**WORK ITEM:** Each entry must be restated exactly as it appears.

:: DATA TO EXAMINE ::

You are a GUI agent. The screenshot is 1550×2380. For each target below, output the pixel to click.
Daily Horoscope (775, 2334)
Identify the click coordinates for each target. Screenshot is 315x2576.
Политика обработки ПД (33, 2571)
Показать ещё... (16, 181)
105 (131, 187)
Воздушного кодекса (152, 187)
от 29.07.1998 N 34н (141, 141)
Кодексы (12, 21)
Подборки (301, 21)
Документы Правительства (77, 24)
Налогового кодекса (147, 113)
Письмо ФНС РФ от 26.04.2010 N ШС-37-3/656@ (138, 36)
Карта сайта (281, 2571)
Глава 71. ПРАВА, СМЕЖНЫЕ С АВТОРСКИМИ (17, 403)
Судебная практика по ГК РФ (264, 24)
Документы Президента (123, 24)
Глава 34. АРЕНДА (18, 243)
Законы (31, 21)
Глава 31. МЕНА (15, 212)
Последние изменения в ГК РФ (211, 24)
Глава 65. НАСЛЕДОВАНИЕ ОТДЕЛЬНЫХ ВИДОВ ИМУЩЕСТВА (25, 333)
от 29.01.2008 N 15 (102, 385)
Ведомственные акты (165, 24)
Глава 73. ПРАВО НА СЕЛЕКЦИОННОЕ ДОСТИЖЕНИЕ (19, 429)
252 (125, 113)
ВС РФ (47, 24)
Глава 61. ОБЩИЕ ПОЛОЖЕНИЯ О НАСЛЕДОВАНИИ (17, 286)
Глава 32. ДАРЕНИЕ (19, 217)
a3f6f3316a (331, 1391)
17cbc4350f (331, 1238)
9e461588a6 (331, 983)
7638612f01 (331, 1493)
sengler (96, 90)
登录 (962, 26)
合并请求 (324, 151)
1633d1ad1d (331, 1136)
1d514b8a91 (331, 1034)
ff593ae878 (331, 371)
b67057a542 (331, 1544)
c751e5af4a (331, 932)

:::

**COMPLETED TASK:**
You are a GUI agent. The screenshot is 1550×2380. For each target below, output the pixel to click.
Daily Horoscope (775, 2334)
Identify the click coordinates for each target. Screenshot is 315x2576.
Политика обработки ПД (33, 2571)
Показать ещё... (16, 181)
105 (131, 187)
Воздушного кодекса (152, 187)
от 29.07.1998 N 34н (141, 141)
Кодексы (12, 21)
Подборки (301, 21)
Документы Правительства (77, 24)
Налогового кодекса (147, 113)
Письмо ФНС РФ от 26.04.2010 N ШС-37-3/656@ (138, 36)
Карта сайта (281, 2571)
Глава 71. ПРАВА, СМЕЖНЫЕ С АВТОРСКИМИ (17, 403)
Судебная практика по ГК РФ (264, 24)
Документы Президента (123, 24)
Глава 34. АРЕНДА (18, 243)
Законы (31, 21)
Глава 31. МЕНА (15, 212)
Последние изменения в ГК РФ (211, 24)
Глава 65. НАСЛЕДОВАНИЕ ОТДЕЛЬНЫХ ВИДОВ ИМУЩЕСТВА (25, 333)
от 29.01.2008 N 15 (102, 385)
Ведомственные акты (165, 24)
Глава 73. ПРАВО НА СЕЛЕКЦИОННОЕ ДОСТИЖЕНИЕ (19, 429)
252 (125, 113)
ВС РФ (47, 24)
Глава 61. ОБЩИЕ ПОЛОЖЕНИЯ О НАСЛЕДОВАНИИ (17, 286)
Глава 32. ДАРЕНИЕ (19, 217)
a3f6f3316a (331, 1391)
17cbc4350f (331, 1238)
9e461588a6 (331, 983)
7638612f01 (331, 1493)
sengler (96, 90)
登录 (962, 26)
合并请求 (324, 151)
1633d1ad1d (331, 1136)
1d514b8a91 (331, 1034)
ff593ae878 (331, 371)
b67057a542 (331, 1544)
c751e5af4a (331, 932)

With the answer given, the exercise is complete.